Bare Bones Software
- Company type: corporation
- Industry: Software industry
- Founded: June 1994; 32 years ago
- Headquarters: North Chelmsford, Massachusetts
- Products: Classic Mac OS & Mac OS X software
- Website: www.barebones.com

= Bare Bones Software =

Macintosh computer software developer

Bare Bones Software is a private North Chelmsford, Massachusetts, United States software company developing software tools for the Apple Macintosh platform. The company develops the BBEdit text editor, marketed under the registered trademark "It doesn't suck", and has been mentioned as a "top-tier Mac developer" by Mac OS X journalist John Siracusa.

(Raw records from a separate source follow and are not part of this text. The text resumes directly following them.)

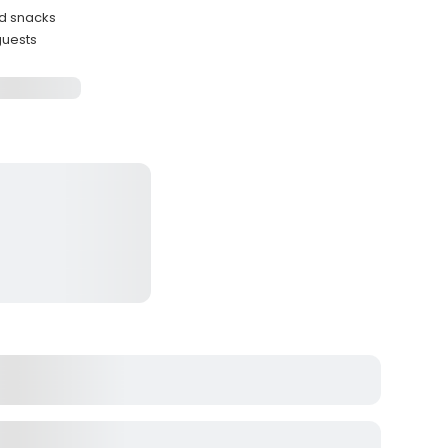
ed snacks
uests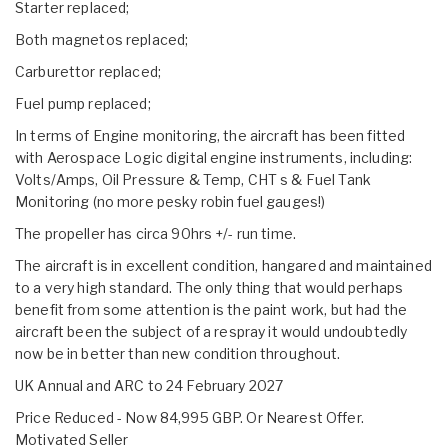
Starter replaced;
Both magnetos replaced;
Carburettor replaced;
Fuel pump replaced;
In terms of Engine monitoring, the aircraft has been fitted
with Aerospace Logic digital engine instruments, including:
Volts/Amps, Oil Pressure & Temp, CHT s & Fuel Tank
Monitoring (no more pesky robin fuel gauges!)
The propeller has circa 90hrs +/- run time.
The aircraft is in excellent condition, hangared and maintained
to a very high standard. The only thing that would perhaps
benefit from some attention is the paint work, but had the
aircraft been the subject of a respray it would undoubtedly
now be in better than new condition throughout.
UK Annual and ARC to 24 February 2027
Price Reduced - Now 84,995 GBP. Or Nearest Offer.
Motivated Seller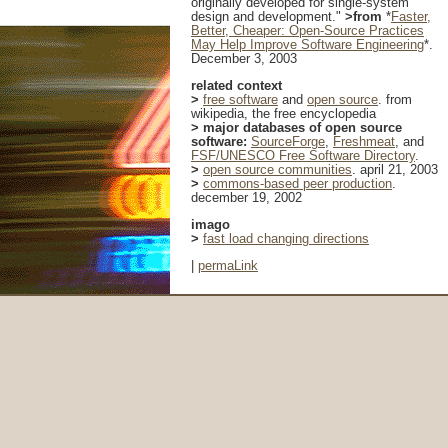
originally developed for single-system
design and development."
>from
*
Faster,
Better, Cheaper: Open-Source Practices
May Help Improve Software Engineering
*.
December 3, 2003
related context
>
free software
and
open source
. from
wikipedia, the free encyclopedia
> major databases of open source
software:
SourceForge
,
Freshmeat
, and
FSF/UNESCO Free Software Directory
.
>
open source communities
. april 21, 2003
>
commons-based peer production
.
december 19, 2002
imago
>
fast load changing directions
|
permaLink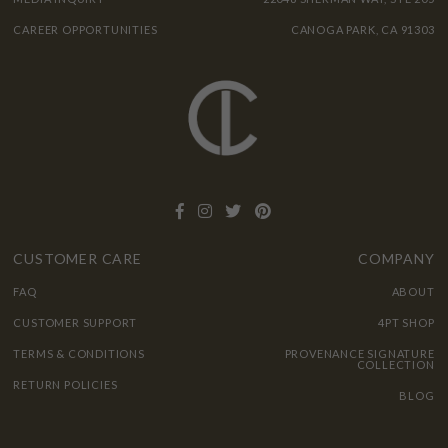
CAREER OPPORTUNITIES
CANOGA PARK, CA 91303
CUSTOMER CARE
COMPANY
FAQ
ABOUT
CUSTOMER SUPPORT
4PT SHOP
TERMS & CONDITIONS
PROVENANCE SIGNATURE
COLLECTION
RETURN POLICIES
BLOG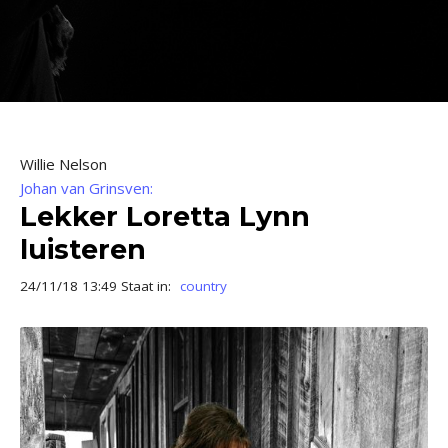
Willie Nelson
Johan van Grinsven:
Lekker Loretta Lynn
luisteren
24/11/18 13:49 Staat in:
country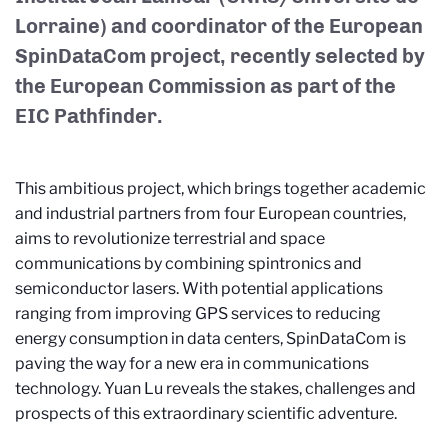
Lorraine) and coordinator of the European
SpinDataCom project, recently selected by
the European Commission as part of the
EIC Pathfinder.
This ambitious project, which brings together academic
and industrial partners from four European countries,
aims to revolutionize terrestrial and space
communications by combining spintronics and
semiconductor lasers. With potential applications
ranging from improving GPS services to reducing
energy consumption in data centers, SpinDataCom is
paving the way for a new era in communications
technology. Yuan Lu reveals the stakes, challenges and
prospects of this extraordinary scientific adventure.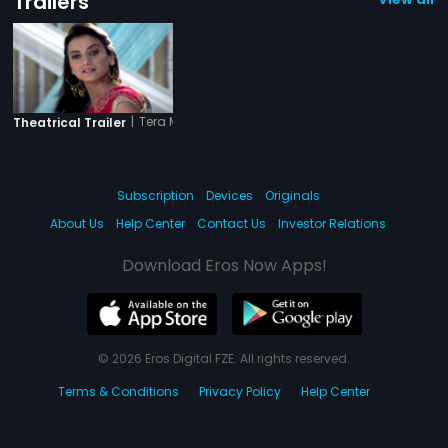
Trailers
|
Tera Mera Ki Rishta
Theatrical Trailer
Subscription
Devices
Originals
About Us
Help Center
Contact Us
Investor Relations
Download Eros Now Apps!
© 2026 Eros Digital FZE. All rights reserved.
Terms & Conditions
Privacy Policy
Help Center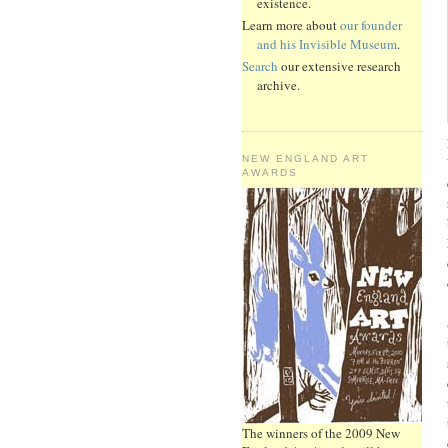
existence.
Learn more about
our founder
and his Invisible Museum
.
Search
our extensive research
archive.
NEW ENGLAND ART
AWARDS
The winners of the 2009 New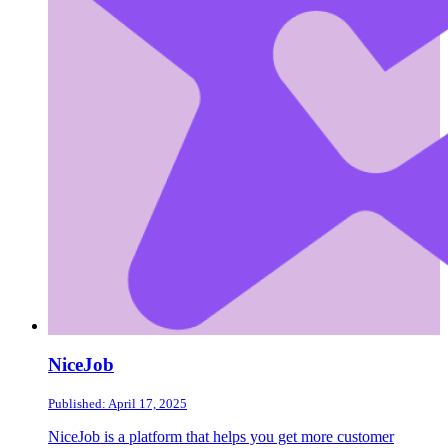
NiceJob
Published: April 17, 2025
NiceJob is a platform that helps you get more customer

The company was founded in May 1993, and incorporated under the Commonwealth of Massachusetts in June 1994.

==Product list==
- BBEdit Professional HTML and Text Editor.
- Yojimbo Information Organizer.

Discontinued:
- BBEdit Lite Free "lightweight" Text Editor (replaced by TextWrangler).
- Mailsmith Email client (ownership transferred to Stickshift Software; became freeware).
- Super Get Info File and folder info utility for Mac OS X. (discontinued)
- TextWrangler Free, lightweight Text Editor which replaced BBEdit Lite (replaced by BBEdit).
- WeatherCal application that adds weather forecasts to iCal (discontinued on July 31, 2011).